I know this will not be the first time a place has commemorated being the victim of a violent action.

Interesting. Where in the video do you see this commemoration as framed around the city as victim?

“Interesting. Where in the video do you see this commemoration as framed around the city as victim?”

The video points out that 500 buildings were destroyed and 2000 people were left homeless. I would call that victimization. But in fairness, the program is being billed as “a living history portrayal of devastation and rebirth.”

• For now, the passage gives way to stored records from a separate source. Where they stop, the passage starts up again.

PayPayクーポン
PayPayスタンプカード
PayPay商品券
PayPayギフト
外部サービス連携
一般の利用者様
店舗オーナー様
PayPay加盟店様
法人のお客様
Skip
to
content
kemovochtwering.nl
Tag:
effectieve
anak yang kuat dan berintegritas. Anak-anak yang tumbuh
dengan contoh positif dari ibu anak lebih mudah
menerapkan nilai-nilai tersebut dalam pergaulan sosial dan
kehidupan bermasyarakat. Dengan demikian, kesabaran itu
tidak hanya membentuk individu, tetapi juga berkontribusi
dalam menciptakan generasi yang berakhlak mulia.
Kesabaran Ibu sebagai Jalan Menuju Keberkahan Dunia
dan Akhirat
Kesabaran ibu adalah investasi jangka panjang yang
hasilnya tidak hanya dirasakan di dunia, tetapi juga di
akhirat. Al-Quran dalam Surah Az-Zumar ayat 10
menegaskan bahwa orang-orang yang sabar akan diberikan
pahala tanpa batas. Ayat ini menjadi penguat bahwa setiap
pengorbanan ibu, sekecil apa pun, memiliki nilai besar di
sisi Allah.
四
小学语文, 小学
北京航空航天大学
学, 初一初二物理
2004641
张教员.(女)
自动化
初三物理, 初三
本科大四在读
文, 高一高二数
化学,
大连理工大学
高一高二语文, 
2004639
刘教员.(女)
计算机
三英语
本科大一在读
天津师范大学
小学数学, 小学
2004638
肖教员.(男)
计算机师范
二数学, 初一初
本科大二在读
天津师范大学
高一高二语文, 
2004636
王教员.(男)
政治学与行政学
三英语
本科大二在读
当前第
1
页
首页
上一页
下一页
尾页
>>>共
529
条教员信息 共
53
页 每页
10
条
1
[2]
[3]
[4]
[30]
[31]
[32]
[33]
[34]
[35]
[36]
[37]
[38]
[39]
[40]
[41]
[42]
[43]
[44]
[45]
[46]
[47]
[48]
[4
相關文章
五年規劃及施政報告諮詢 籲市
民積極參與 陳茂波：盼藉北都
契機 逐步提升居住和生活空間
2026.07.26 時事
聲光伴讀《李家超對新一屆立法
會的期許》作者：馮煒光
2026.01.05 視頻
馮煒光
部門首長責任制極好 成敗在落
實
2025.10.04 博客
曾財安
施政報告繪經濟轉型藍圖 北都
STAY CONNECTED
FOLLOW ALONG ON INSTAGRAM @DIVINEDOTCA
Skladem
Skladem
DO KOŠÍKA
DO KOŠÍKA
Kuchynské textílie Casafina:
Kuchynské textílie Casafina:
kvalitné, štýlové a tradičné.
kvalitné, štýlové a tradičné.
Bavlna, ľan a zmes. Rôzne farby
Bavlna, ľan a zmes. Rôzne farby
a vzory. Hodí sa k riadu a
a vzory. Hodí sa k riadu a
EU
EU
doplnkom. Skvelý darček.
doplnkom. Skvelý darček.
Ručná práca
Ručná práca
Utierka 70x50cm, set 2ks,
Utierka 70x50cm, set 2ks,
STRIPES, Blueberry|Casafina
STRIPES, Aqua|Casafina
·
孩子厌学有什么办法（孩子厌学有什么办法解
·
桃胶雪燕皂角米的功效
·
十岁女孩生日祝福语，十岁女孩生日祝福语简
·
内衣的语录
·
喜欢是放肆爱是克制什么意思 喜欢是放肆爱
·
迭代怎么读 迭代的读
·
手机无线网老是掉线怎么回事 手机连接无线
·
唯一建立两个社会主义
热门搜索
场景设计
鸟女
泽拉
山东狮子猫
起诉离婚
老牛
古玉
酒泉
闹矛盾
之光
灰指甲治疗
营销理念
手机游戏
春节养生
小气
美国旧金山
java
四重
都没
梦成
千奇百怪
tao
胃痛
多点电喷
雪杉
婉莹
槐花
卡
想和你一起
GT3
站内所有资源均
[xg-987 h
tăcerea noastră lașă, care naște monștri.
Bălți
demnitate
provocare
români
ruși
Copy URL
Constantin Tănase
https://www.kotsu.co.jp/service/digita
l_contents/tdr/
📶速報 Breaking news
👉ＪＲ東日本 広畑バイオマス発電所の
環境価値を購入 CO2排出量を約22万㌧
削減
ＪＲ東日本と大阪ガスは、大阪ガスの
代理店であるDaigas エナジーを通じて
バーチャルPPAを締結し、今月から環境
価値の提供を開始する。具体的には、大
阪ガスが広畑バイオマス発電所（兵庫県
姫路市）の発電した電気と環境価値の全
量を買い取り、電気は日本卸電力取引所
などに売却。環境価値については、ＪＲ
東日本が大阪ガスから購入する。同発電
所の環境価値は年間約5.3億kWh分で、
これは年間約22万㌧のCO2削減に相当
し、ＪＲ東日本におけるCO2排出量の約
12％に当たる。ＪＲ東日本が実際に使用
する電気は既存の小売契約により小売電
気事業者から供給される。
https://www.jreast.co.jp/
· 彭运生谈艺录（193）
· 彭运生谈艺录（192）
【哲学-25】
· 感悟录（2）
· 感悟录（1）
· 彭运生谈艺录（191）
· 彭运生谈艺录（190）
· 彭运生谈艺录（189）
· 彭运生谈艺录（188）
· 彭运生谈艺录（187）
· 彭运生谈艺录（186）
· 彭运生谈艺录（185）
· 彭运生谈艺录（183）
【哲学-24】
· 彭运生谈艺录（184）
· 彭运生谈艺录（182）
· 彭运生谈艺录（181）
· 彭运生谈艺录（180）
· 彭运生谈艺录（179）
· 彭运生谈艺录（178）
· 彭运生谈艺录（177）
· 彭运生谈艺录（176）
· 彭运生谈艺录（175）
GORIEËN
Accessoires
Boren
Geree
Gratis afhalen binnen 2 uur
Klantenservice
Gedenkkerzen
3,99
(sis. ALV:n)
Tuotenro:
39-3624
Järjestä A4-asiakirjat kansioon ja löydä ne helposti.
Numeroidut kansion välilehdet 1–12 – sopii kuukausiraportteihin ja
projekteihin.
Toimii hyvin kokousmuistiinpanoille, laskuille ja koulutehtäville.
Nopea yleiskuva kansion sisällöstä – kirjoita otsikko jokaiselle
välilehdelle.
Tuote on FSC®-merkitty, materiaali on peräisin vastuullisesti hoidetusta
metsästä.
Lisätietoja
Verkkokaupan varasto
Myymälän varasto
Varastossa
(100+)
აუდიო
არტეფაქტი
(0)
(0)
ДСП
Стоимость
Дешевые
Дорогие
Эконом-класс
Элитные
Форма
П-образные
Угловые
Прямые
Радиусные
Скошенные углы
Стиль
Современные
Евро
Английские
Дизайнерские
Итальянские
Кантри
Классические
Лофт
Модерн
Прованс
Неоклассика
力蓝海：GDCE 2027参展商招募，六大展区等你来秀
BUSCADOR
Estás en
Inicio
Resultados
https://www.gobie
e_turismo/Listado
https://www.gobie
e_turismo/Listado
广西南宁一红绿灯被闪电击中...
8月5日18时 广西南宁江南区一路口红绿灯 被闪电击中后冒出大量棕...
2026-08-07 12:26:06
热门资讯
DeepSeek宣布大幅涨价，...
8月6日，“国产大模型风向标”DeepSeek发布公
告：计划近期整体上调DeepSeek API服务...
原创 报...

As I’ve pointed out to you before, I am a Civil War reenactor; though I don’t expect I will be attending this particular event, but not because I’m trying to boycott it. My point was just that I find it interesting that a place would celebrate the violent action that occurred against it. But I guess this goes back to the question of why reenact? Anyway, I hope the event is a good one; I hope attendees learn something about the war and I especially hope that people don’t walk away with an impression of McCausland and his Confederate soldiers as some sort of valiant, Robin Hood-wannabe saviors, as many have glorified the Confederacy.

Thanks for the follow up. I just don’t get the sense that the goal is to reinforce feelings of victimization. It would be interesting to know how many people can actually trace their histories to the Civil War era in Chambersburg. Looks like the city has found a creative way to highlight an important moment in its history.